» EXERCISE AIM: Using the data below, transcribe exactly everything from the line that contains "post published since 2007" down to the line that contains "industrial robots, machine". Include both of those lines and none of the pictures.

» DATA SHOWN:
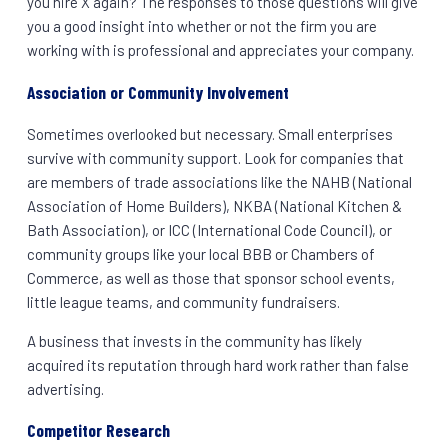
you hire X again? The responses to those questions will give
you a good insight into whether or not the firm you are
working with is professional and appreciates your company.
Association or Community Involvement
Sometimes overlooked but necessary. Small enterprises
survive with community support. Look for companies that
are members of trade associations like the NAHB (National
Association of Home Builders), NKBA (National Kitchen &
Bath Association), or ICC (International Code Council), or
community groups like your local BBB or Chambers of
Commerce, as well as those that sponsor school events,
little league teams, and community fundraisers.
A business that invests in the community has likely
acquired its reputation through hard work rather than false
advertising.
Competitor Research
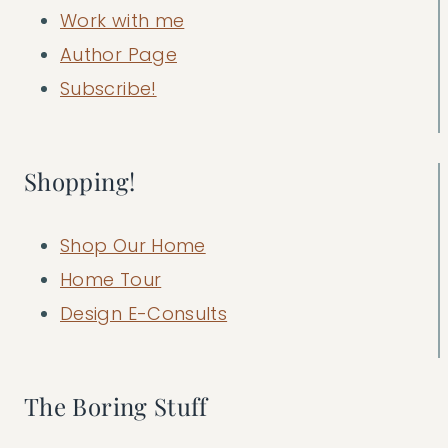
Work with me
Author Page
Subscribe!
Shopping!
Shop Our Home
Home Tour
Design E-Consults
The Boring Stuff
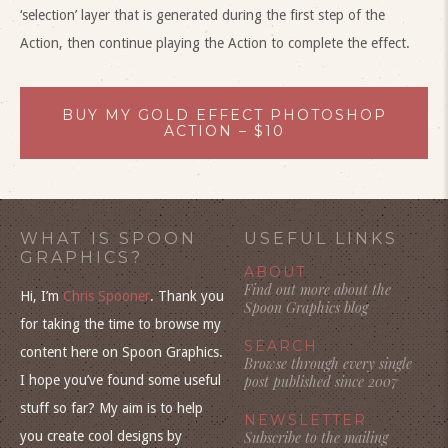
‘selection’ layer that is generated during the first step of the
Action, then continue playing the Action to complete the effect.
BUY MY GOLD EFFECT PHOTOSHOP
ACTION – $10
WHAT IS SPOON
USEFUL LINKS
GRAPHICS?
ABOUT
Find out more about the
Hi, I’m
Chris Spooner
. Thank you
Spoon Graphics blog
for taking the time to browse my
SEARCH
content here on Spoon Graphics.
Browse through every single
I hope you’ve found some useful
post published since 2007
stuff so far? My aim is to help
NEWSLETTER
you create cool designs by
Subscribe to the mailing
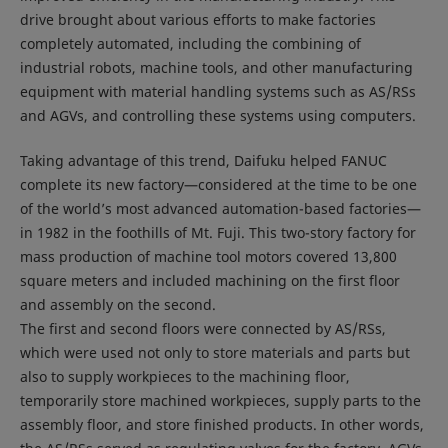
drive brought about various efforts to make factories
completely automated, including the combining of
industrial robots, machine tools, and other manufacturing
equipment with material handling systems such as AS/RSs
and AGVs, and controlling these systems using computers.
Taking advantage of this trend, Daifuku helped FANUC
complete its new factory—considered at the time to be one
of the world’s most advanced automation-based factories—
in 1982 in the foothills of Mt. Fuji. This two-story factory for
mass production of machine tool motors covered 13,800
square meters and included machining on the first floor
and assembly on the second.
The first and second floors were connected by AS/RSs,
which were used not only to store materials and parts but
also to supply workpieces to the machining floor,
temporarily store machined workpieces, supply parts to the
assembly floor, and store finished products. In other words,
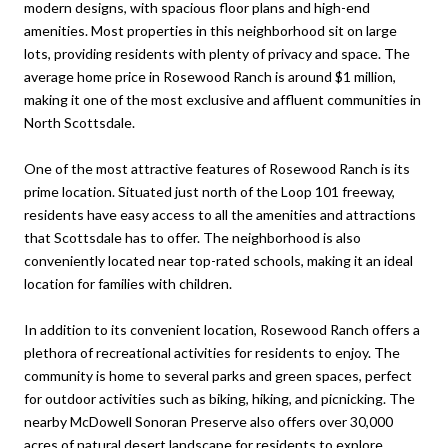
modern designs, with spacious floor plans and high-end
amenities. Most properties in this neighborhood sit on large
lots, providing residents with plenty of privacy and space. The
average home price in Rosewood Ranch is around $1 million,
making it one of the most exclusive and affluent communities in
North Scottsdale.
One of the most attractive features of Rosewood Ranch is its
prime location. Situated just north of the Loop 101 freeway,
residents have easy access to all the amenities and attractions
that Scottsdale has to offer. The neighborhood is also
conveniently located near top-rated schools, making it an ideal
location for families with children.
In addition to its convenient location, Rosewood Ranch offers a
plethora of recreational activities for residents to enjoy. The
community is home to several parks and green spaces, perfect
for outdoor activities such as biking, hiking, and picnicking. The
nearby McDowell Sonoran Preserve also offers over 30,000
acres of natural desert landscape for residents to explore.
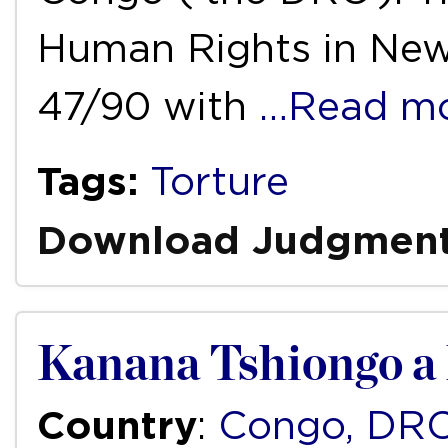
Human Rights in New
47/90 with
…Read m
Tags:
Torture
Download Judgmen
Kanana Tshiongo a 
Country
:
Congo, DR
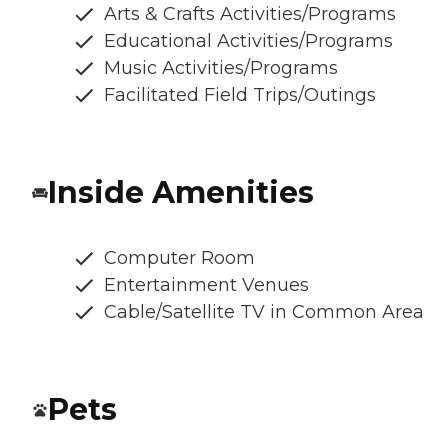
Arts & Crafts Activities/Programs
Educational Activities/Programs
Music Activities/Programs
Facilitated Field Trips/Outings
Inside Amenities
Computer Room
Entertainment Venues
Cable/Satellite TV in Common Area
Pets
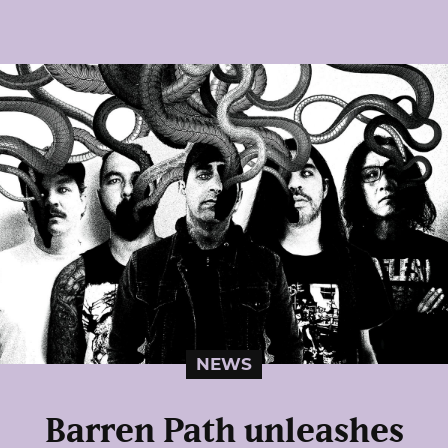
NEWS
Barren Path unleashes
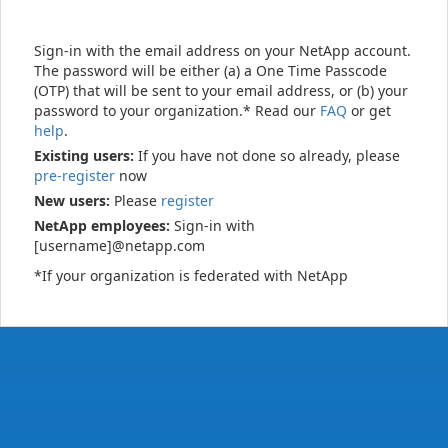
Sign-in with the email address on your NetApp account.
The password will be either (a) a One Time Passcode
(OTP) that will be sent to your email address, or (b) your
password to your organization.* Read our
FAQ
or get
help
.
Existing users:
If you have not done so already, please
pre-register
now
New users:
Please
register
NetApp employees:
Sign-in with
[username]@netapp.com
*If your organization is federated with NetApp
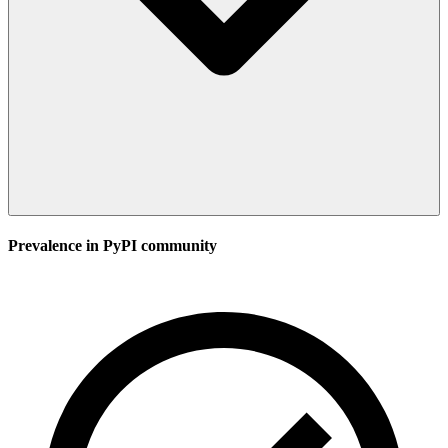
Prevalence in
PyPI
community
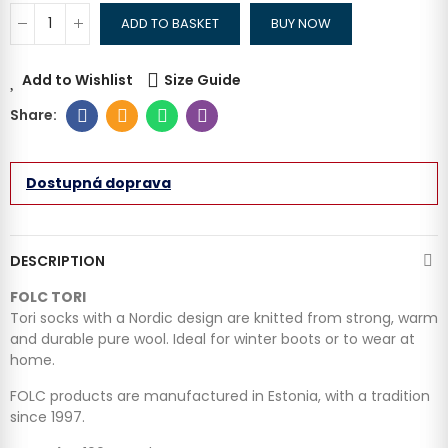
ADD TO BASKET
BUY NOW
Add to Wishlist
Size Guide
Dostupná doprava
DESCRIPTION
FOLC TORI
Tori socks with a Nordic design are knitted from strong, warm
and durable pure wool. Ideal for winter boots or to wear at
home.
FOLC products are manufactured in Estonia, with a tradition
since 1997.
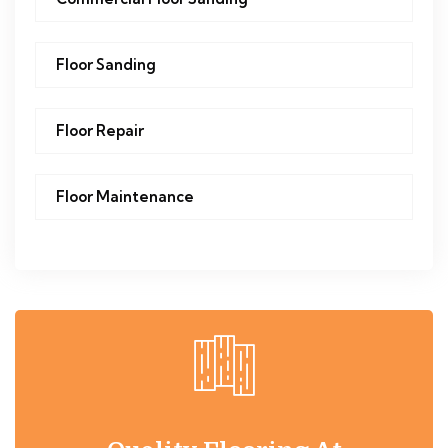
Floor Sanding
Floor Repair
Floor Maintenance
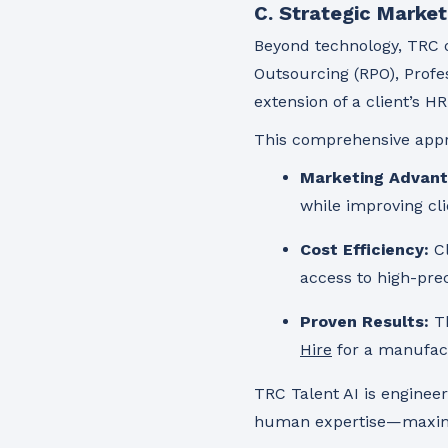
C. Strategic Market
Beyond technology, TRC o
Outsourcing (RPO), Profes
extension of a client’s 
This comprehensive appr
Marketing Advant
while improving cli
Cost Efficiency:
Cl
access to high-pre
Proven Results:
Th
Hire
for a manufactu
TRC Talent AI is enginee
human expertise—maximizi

==

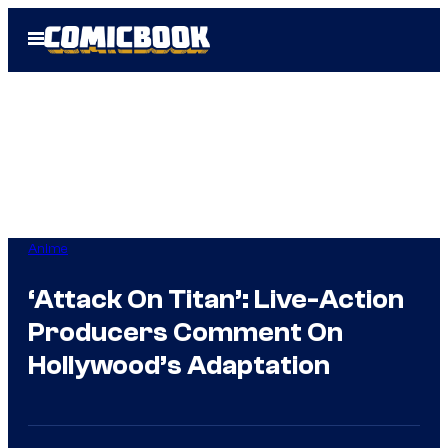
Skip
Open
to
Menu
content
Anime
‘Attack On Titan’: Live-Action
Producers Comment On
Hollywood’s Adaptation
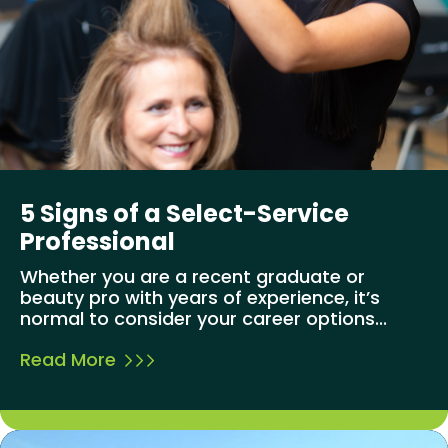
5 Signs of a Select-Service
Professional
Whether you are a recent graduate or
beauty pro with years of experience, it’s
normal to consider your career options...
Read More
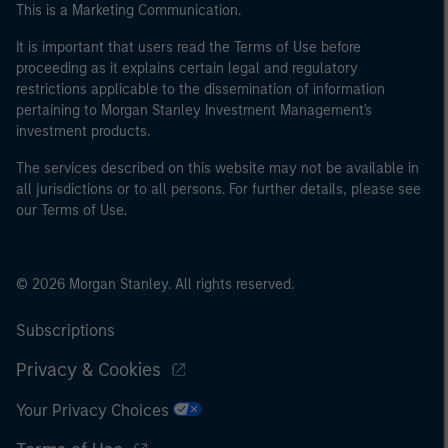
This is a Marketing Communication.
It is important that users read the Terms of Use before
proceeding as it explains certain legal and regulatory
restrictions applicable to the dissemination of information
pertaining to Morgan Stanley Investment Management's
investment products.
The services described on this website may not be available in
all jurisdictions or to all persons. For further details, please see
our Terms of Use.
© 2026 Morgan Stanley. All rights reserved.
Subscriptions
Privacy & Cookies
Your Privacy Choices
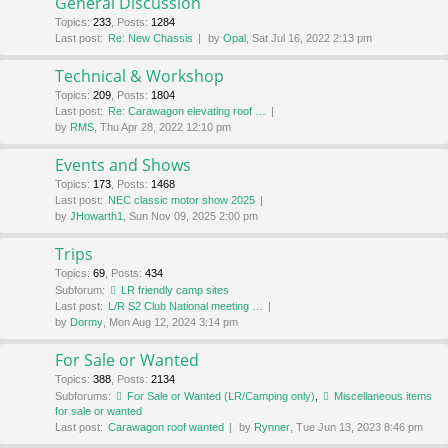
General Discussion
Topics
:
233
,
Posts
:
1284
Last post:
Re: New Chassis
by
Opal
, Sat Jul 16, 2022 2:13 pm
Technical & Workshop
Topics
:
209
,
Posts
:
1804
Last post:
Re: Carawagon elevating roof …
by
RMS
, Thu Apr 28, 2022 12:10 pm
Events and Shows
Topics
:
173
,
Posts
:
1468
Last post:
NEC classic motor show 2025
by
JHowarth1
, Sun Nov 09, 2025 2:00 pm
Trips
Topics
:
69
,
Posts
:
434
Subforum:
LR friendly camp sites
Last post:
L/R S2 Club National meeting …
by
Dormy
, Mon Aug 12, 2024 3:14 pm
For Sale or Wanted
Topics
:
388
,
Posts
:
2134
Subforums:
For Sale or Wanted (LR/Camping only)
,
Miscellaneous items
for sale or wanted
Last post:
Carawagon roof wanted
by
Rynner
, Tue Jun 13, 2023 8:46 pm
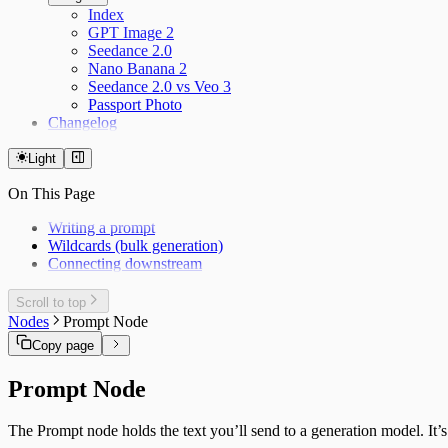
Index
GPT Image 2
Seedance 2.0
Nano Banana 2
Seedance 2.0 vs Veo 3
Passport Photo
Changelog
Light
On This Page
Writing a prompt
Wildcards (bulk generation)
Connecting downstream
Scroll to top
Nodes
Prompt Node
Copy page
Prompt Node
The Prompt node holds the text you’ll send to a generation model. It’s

» RESPONSE BOX:
post published since 2007
stuff so far? My aim is to help
NEWSLETTER
you create cool designs by
Subscribe to the mailing
drive brought about various efforts to make factories
completely automated, including the combining of
industrial robots, machine tools, and other manufacturing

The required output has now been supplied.